The brightness temperatures at different viewing zenith angles simulated by LBLRTM, AMCKD, and RTTOV are shown in Figure 3. We consider the 7.3471 μm and 11.2432 μm channels of AHI because the first one is an important water vapor band and the latter is located in the atmospheric window region. Both channels show relatively accurate results for RTTOV in Table 1. For the 7.3471 μm channel, the absolute errors of AMCKD against LBLRTM are bounded by 0.35 K. The error decreases with the increase of cosine of viewing zenith angles. RTTOV is obviously inferior to AMCKD, with errors larger than 0.4 K at all viewing zenith angles. For the 11.2432 μm channel, the maximum absolute error AMCKD is less than 0.03 K, while the errors of RTTOV are more than doubled. Moreover, all errors of AMCKD are located within NEDT, but the errors of RTTOV are beyond the ranges of NEDT. The results of Table 1 and Figure 3 indicate that AMCKD is superior to RTTOV under the standard atmosphere conditions.

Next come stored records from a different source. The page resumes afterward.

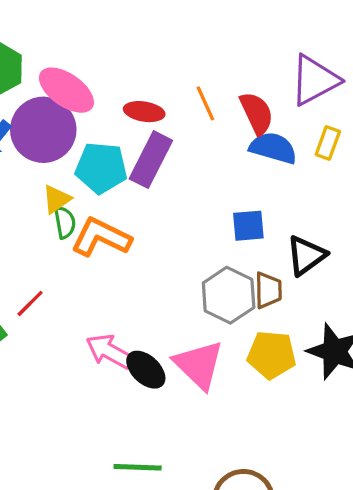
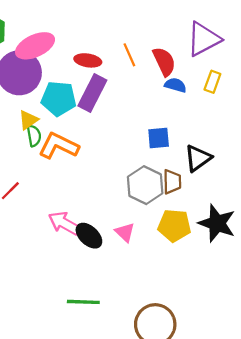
pink ellipse: (66, 90) -> (35, 46), turned -60
blue semicircle: (273, 148) -> (175, 85), size x0.7
pink triangle: (199, 365) -> (125, 232), size x0.6

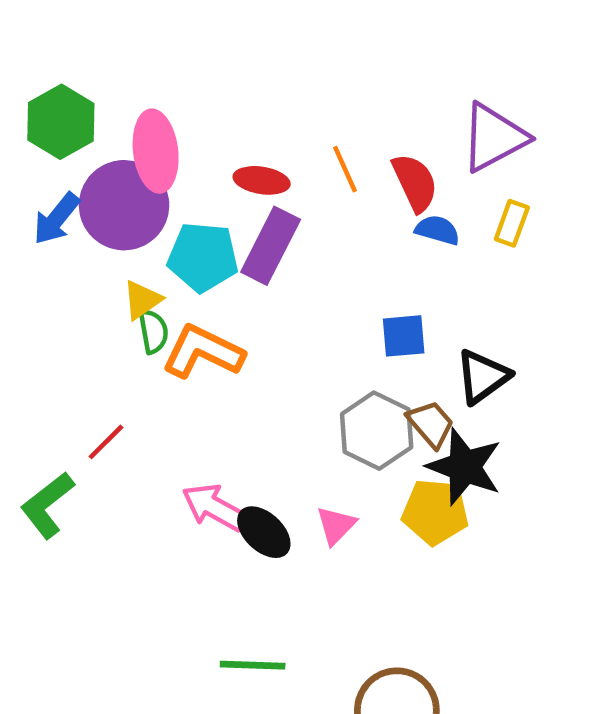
pink ellipse: (35, 46) -> (156, 151), turned -72
brown trapezoid: (172, 182) -> (431, 424), turned -40
black star: (217, 223) -> (464, 467), moved
pink triangle: (125, 232) -> (336, 525), turned 30

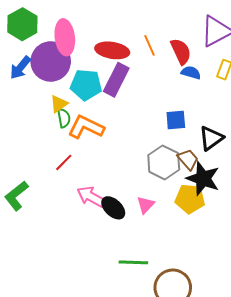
red ellipse: (262, 180) -> (112, 50), size x1.4
red line: (106, 442) -> (64, 162), moved
green line: (253, 665) -> (133, 262), moved

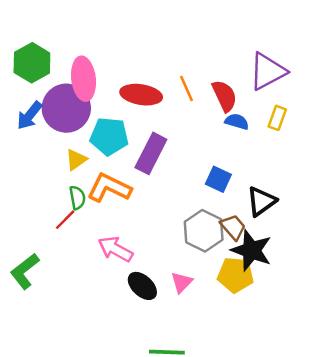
purple rectangle: (116, 80) -> (151, 153), moved
green semicircle: (64, 118) -> (77, 198), moved
blue square: (176, 120) -> (218, 179), turned 30
red line: (64, 162) -> (65, 220), moved
pink arrow: (91, 197) -> (115, 249), moved

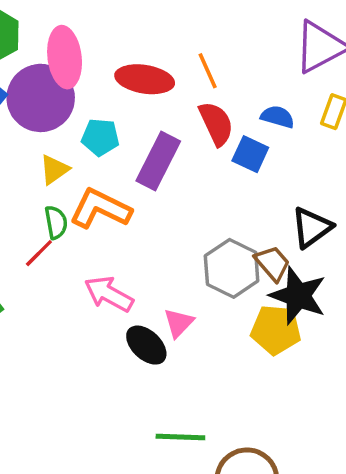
red semicircle: (225, 96) -> (216, 124), moved
cyan pentagon: (109, 136) -> (100, 137), size x0.7
blue square: (218, 179) -> (250, 154), moved
pink triangle: (182, 282) -> (179, 323), moved

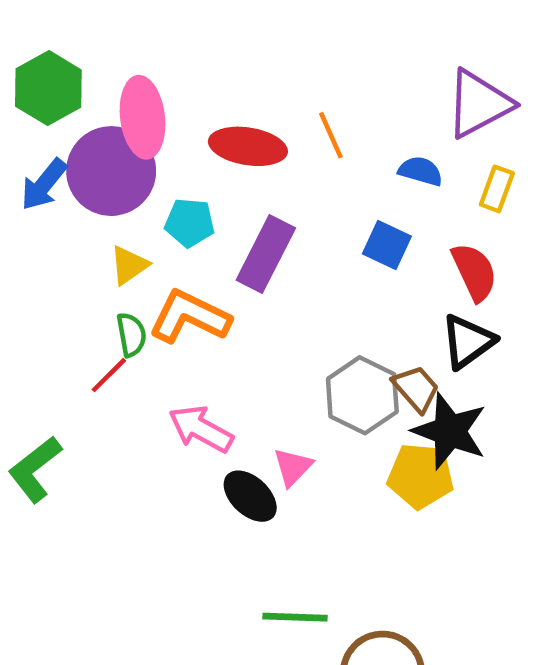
blue semicircle: (278, 117) -> (421, 171), moved
red semicircle: (216, 124) -> (474, 272), moved

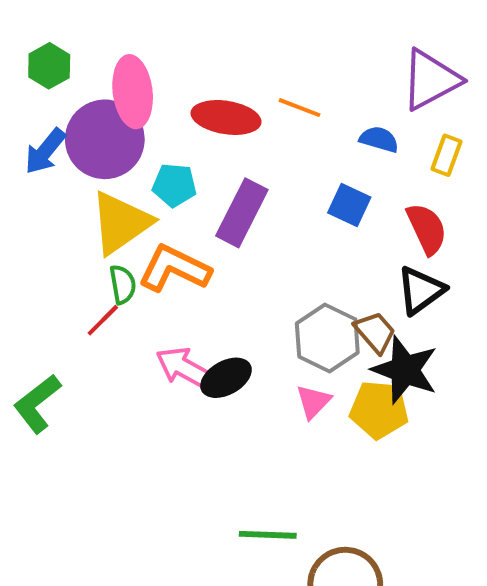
green hexagon: (48, 88) -> (49, 66), size x0.7
orange line: (331, 135) -> (300, 108), turned -45
yellow triangle: (129, 265) -> (121, 223), size x1.8
pink triangle: (293, 467) -> (313, 402), moved
black ellipse: (250, 496) -> (226, 378), moved, turned -72

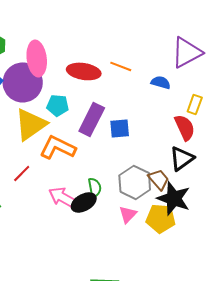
yellow rectangle: (447, 155) -> (195, 104), moved
blue square: (349, 205) -> (120, 128), moved, turned -30
green semicircle: (123, 284) -> (95, 187), moved

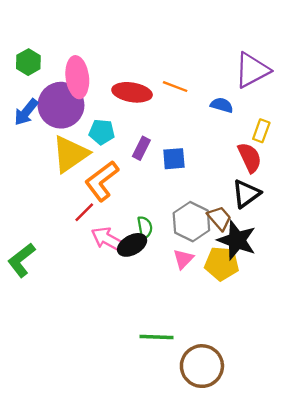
purple rectangle: (92, 119) -> (141, 148), size x0.6
orange L-shape: (58, 147) -> (102, 181), turned -63
red line: (22, 173) -> (84, 212), moved

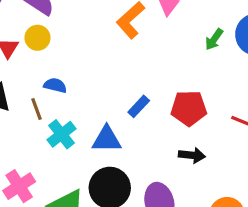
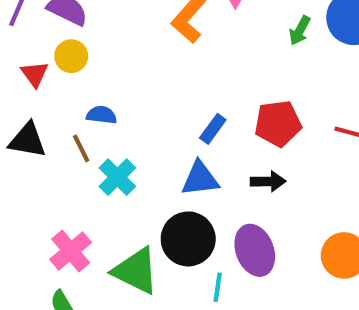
blue triangle: (107, 139) -> (200, 179), moved
black arrow: (192, 155) -> (268, 181), moved

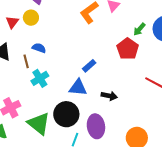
red pentagon: (278, 123) -> (128, 49), moved, turned 30

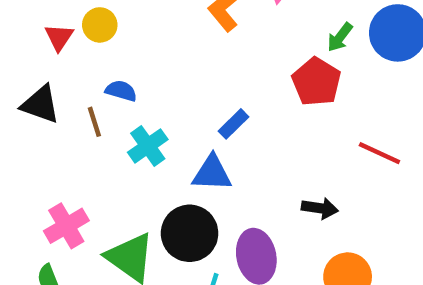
cyan cross: (40, 78) -> (148, 146), moved
black arrow: (109, 96) -> (320, 208), moved

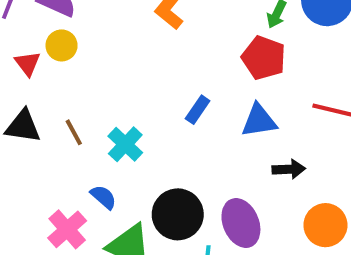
blue semicircle: (121, 91) -> (103, 197), moved, turned 36
blue triangle: (212, 173) -> (259, 121), moved

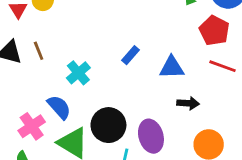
red pentagon: (264, 58) -> (214, 31), moved
brown line: (74, 132) -> (39, 51), moved
blue semicircle: (103, 197) -> (59, 107), size x1.4

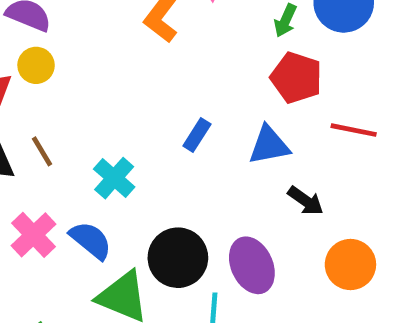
red pentagon: (214, 31) -> (296, 78), moved
black arrow: (188, 103) -> (306, 201), turned 40
pink cross: (32, 126) -> (33, 235), moved

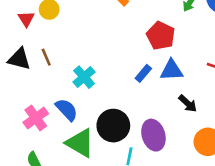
red pentagon: (296, 78) -> (161, 36), moved
blue rectangle: (197, 135) -> (143, 73), moved
pink cross: (33, 235) -> (36, 118), moved

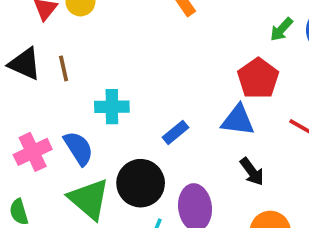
red pentagon: (161, 36) -> (258, 78), moved
blue rectangle: (143, 73) -> (175, 132), moved
cyan cross: (84, 77) -> (112, 107), turned 30

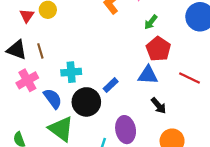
green arrow: (281, 29) -> (151, 22), moved
pink cross: (33, 152) -> (27, 80), moved
black circle: (141, 183) -> (86, 102), moved

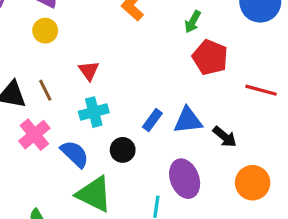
red triangle: (27, 16) -> (89, 71), moved
blue triangle: (148, 75) -> (188, 120), moved
black circle: (86, 102) -> (123, 150), size x0.6

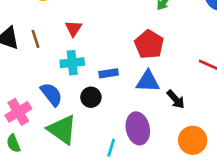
red pentagon: (210, 57) -> (149, 44), moved
blue rectangle: (152, 120) -> (109, 73), moved, turned 36
pink cross: (34, 135) -> (18, 112), moved

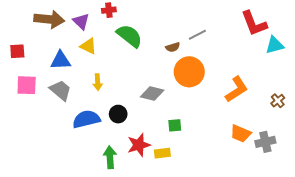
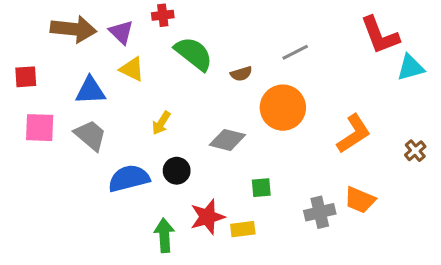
brown semicircle: (173, 47) -> (241, 74), moved
yellow arrow: (98, 82) -> (161, 123), moved, turned 35
gray cross: (265, 142) -> (320, 212), moved

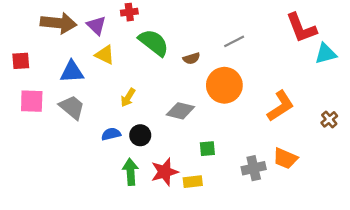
blue semicircle: (129, 178) -> (111, 134), moved, size x0.6
green arrow: (164, 235) -> (130, 172), moved

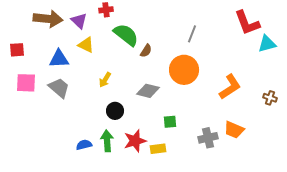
gray line: (234, 41) -> (192, 34), turned -42
brown semicircle: (191, 58) -> (146, 51), moved, turned -40
brown cross: (329, 119) -> (270, 98), turned -32
blue semicircle: (111, 134) -> (84, 145), moved

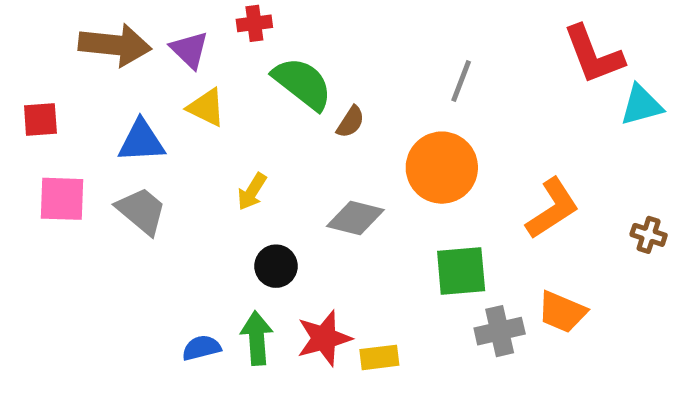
green square: (170, 122) -> (461, 271), moved, size x1.6

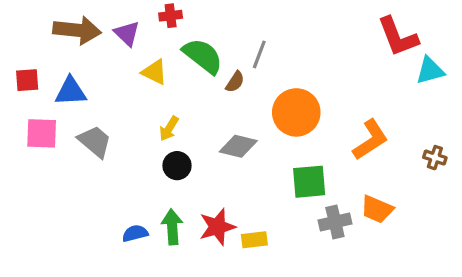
gray line: (461, 81) -> (259, 54), moved
yellow triangle: (206, 107) -> (154, 72), moved
blue triangle: (141, 141) -> (71, 91), moved
black circle: (276, 266) -> (177, 166), moved

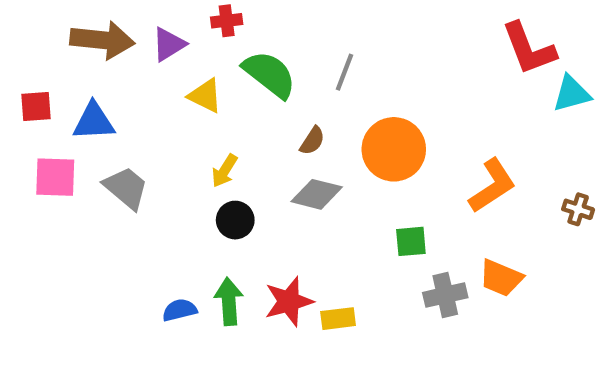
purple triangle: (127, 33) -> (169, 44), turned 44
brown semicircle: (235, 82) -> (312, 141), moved
green square: (309, 182) -> (411, 241), size x0.7

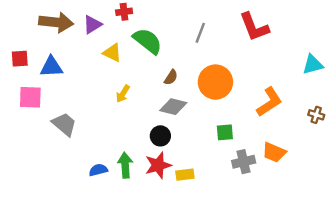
red L-shape: (529, 49) -> (254, 27), moved
gray line: (344, 72) -> (200, 33), moved
cyan triangle: (572, 94) -> (313, 64), moved
gray trapezoid: (126, 188) -> (64, 124), moved
black circle: (235, 220) -> (160, 136), moved

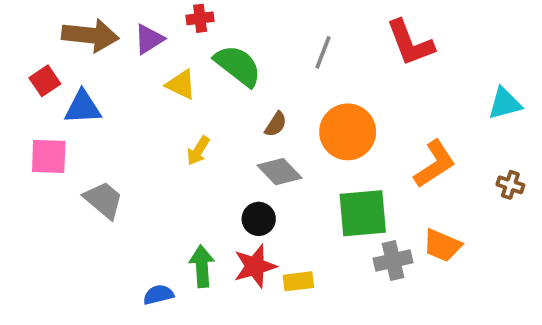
red square: (20, 59) -> (45, 81), moved, turned -30
gray diamond: (173, 107) -> (280, 172), turned 32
green square: (225, 132) -> (363, 213), size x1.8
blue semicircle: (98, 170) -> (158, 295), moved

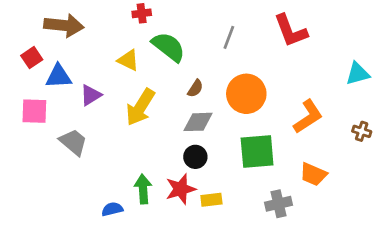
purple triangle: (149, 39) -> (91, 95), moved
yellow arrow: (198, 151) -> (140, 107), size x1.8
gray diamond: (280, 172) -> (198, 122), turned -48
black circle: (259, 219) -> (195, 157), moved
gray cross: (393, 261) -> (279, 204), moved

Furthermore, we examine the accuracy of AMCKD in real atmospheric profiles. The simulated area is shown in Figure 2. The simulated time is on December 20, 2017, at 6:00 UTC. For AMCKD and RTTOV, the atmospheric input profiles (e.g., temperature, water vapor, and ozone) are from the ERA-Interim reanalysis data [28,29,30]. In Figure 4, the comparison of simulated brightness temperature and observations of AHI in the 7.3471 μm and 11.2432 μm channels are shown, and the joint probability distribution function (PDF) (‰) is used. Most PDF results are distributed around the 1:1 standard line (simulations are equal to observations) for both AMCKD and RTTOV, which indicates that most of the simulation results are close to the observations. For the 7.3471 μm channel, both AMCKD and RTTOV are very accurate, with the absolute error mainly being less than 1 K. For the 11.2432 μm channel, in the range between 280 K and 290 K, the errors of AMCKD can reach 5 K, and the results of RTTOV are similar to those of AMCKD. The accuracies of both AMCKD and RTTOV become lower with the real atmospheric profile compared to those in the standard atmospheric profiles shown in Figure 3. In the case of standard atmospheric profiles, the calculations of the benchmark LBLRTM and simulated AMCKD and RTTOV are based on the same atmospheric profiles and the same surface thermal emissions. However, in the real atmosphere case, the atmospheric input profiles for AMCKD and RTTOV are based on reanalysis data of ERA-Interim, and the surface thermal emissions are from MODIS data, which is the grid domain averaged results. The grid domain of the reanalysis data is in coarse resolution of 0.125° × 0.125° (about 14 km × 14 km), and time resolution of the thermal emissions data is 8 days, while the sensor of an observation detects a single location of the atmosphere at a specific time. The inconsistency in input atmospheric and surface information data could lead to bias in results.

Figure 5 shows the comparisons of brightness temperature at channels of 7.3471 μm and 11.2432 μm between observed and simulated results. Both simulations by AMCKD and RTTOV are smoother than the observations, because of the lower spatial resolution of the input ERA-Interim data compared to that of satellite observations. Most of the simulated results are consistent with observations, especially for 7.3471 μm channel. For 11.2432 μm channel, apparent differences between simulations and observations are shown in some areas. In this case, the strong absorbing gases, like H₂O, can efficaciously rely on the atmospheric profile data.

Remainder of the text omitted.